How To: Execute Shell Commands in C Using system() Or popen()

c shell commands

This article will outline how to call shell commands from your C program using the system() call and the popen() functions. The system() call and the popen() call each have their place and differ enough to give an example and explanation of both.

Execute a Shell Command Using system()

The system() function takes a string as its argument, this string should consist of the shell command you wish to call. Its return value must be run through another function call to retrieve the result of your executed shell command. For example, if you typed ls on the command line, its return value is 0 if it was successful. Let me show you:

int run_sys_call(char *buffer)
{
    int res;
    res = system(buffer);
    if ( WEXITSTATUS(res) != 0 ) {
                syslog(LOG_CRIT," System call failed.\n");
                syslog(LOG_CRIT," %s\n",buffer);
    }
    return res;
}

OR more simply:

int res;
// This will execute the LS command in the current directory, 
//     unfortunately the result is just an exit code.
res = system("ls -l");

This function takes a character array, then passes this string into your “system()” function. The return value is -1 on error, or the exit code of the command WEXITSTATUS(res). This way if you were calling a Bash script it may have various exit codes, this allows you to get that exit code. The downside of the system() function is you couldn’t grab say data in a file, or if you were to “cat” a file you could only get the exit code as the return value and not the contents of that file. This is where popen() comes into play.

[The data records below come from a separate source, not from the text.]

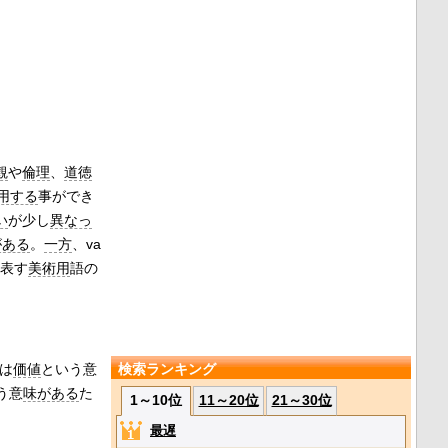
観
や
倫理
、
道徳
用する
事ができ
い
が少し
異なっ
がある
。
一方
、va
表す
美術用
語の
eは
価値
という意
検索ランキング
う意
味がある
た
1～10位
11～20位
21～30位
最遅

Execute a Shell Command Using popen()

The popen() command allows a user to execute the shell command exclusively as a read or a write. The function is a pipe stream that opens a process by creating that pipe, forking, and invoking a shell! All from one command, not too bad, not too bad at all. The return value from popen() is a normal standard I/O stream and must be closed with pclose() rather than fclose(). Writing to such a stream writes to the standard input of the command; the command’s standard output is the same as that of the process that called popen(), unless this is altered by the command itself. Reading from a “popened” stream reads the command’s standard output, and the command’s standard input is the same as that of the process that called popen().

#define COMMAND_LEN 20
#define DATA_SIZE 512
 
void get_popen_data()
    FILE *pf;
    char command[COMMAND_LEN];
    char data[DATA_SIZE];
 
    // Execute a process listing
    sprintf(command, "ps aux wwwf"); 
 
    // Setup our pipe for reading and execute our command.
    pf = popen(command,"r"); 
 
    if(!pf){
      fprintf(stderr, "Could not open pipe for output.\n");
      return;
    }
 
    // Grab data from process execution
    fgets(data, DATA_SIZE , pf);
 
    // Print grabbed data to the screen.
    fprintf(stdout, "-%s-\n",data); 
 
    if (pclose(pf) != 0)
        fprintf(stderr," Error: Failed to close command stream \n");
 
    return;
}

The popen() function takes either “r” for reading or “w” for writing. This example shows grabbing a process listing from the shell and reading it back through the pipe then displaying it to the screen.

Depending on what you need to achieve and what results you need from the shell command, system() and popen() should cover the basic for executing shell commands.